+++ Dataset excerpts

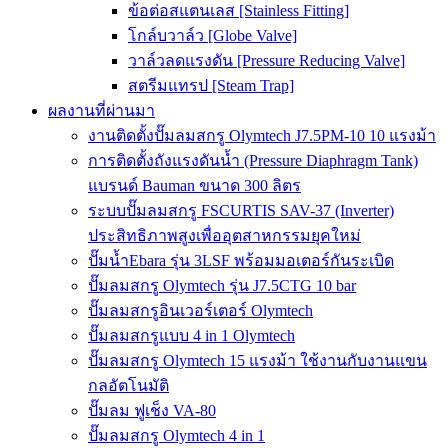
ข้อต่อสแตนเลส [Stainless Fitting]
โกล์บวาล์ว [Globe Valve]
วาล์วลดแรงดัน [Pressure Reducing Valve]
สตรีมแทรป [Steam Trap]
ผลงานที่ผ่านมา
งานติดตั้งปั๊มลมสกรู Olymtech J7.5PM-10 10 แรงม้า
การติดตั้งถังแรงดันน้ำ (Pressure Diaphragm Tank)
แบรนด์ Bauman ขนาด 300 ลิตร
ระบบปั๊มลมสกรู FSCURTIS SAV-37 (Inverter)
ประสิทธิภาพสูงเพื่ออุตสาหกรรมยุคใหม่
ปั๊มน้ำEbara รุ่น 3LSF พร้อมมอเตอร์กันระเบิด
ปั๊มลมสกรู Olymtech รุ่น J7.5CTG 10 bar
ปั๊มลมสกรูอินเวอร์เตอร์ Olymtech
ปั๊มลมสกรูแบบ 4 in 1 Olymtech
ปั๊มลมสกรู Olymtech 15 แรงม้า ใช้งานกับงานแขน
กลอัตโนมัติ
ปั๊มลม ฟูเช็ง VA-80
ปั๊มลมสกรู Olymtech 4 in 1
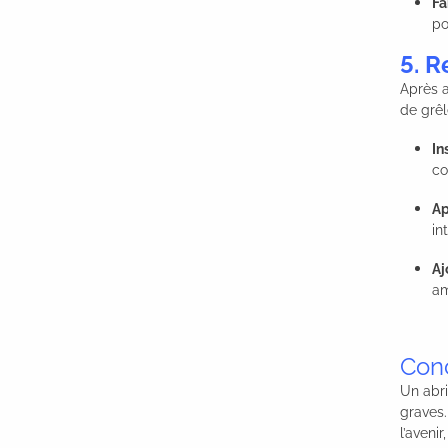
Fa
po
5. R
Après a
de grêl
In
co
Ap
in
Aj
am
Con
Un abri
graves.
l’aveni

++++++

Output every line of the records above unchanged, and keep the pictures out.

- **Problem solution**:
ข้อต่อสแตนเลส [Stainless Fitting]
โกล์บวาล์ว [Globe Valve]
วาล์วลดแรงดัน [Pressure Reducing Valve]
สตรีมแทรป [Steam Trap]
ผลงานที่ผ่านมา
งานติดตั้งปั๊มลมสกรู Olymtech J7.5PM-10 10 แรงม้า
การติดตั้งถังแรงดันน้ำ (Pressure Diaphragm Tank)
แบรนด์ Bauman ขนาด 300 ลิตร
ระบบปั๊มลมสกรู FSCURTIS SAV-37 (Inverter)
ประสิทธิภาพสูงเพื่ออุตสาหกรรมยุคใหม่
ปั๊มน้ำEbara รุ่น 3LSF พร้อมมอเตอร์กันระเบิด
ปั๊มลมสกรู Olymtech รุ่น J7.5CTG 10 bar
ปั๊มลมสกรูอินเวอร์เตอร์ Olymtech
ปั๊มลมสกรูแบบ 4 in 1 Olymtech
ปั๊มลมสกรู Olymtech 15 แรงม้า ใช้งานกับงานแขน
กลอัตโนมัติ
ปั๊มลม ฟูเช็ง VA-80
ปั๊มลมสกรู Olymtech 4 in 1
Fa
po
5. R
Après a
de grêl
In
co
Ap
in
Aj
am
Con
Un abri
graves.
l’aveni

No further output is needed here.